▶ **EXERCISE DIRECTIONS**
When the line containing "πορείας και έριψ" appears in the data below, begin copying there and stop only after the line containing "Do Not Process My Personal Information".

·····

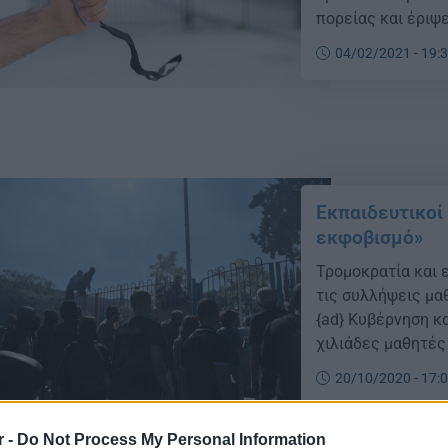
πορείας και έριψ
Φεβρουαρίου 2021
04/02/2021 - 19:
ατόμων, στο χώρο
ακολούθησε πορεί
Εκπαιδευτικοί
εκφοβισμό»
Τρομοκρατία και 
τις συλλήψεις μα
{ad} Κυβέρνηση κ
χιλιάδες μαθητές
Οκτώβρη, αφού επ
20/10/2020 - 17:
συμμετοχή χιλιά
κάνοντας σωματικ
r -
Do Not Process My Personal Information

·····

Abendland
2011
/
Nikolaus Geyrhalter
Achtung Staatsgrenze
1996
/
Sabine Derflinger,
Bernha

·····

▶ **REPLY**
πορείας και έριψ
Φεβρουαρίου 2021
04/02/2021 - 19:
ατόμων, στο χώρο
ακολούθησε πορεί
Εκπαιδευτικοί
εκφοβισμό»
Τρομοκρατία και 
τις συλλήψεις μα
{ad} Κυβέρνηση κ
χιλιάδες μαθητές
Οκτώβρη, αφού επ
20/10/2020 - 17:
συμμετοχή χιλιά
κάνοντας σωματικ
r -
Do Not Process My Personal Information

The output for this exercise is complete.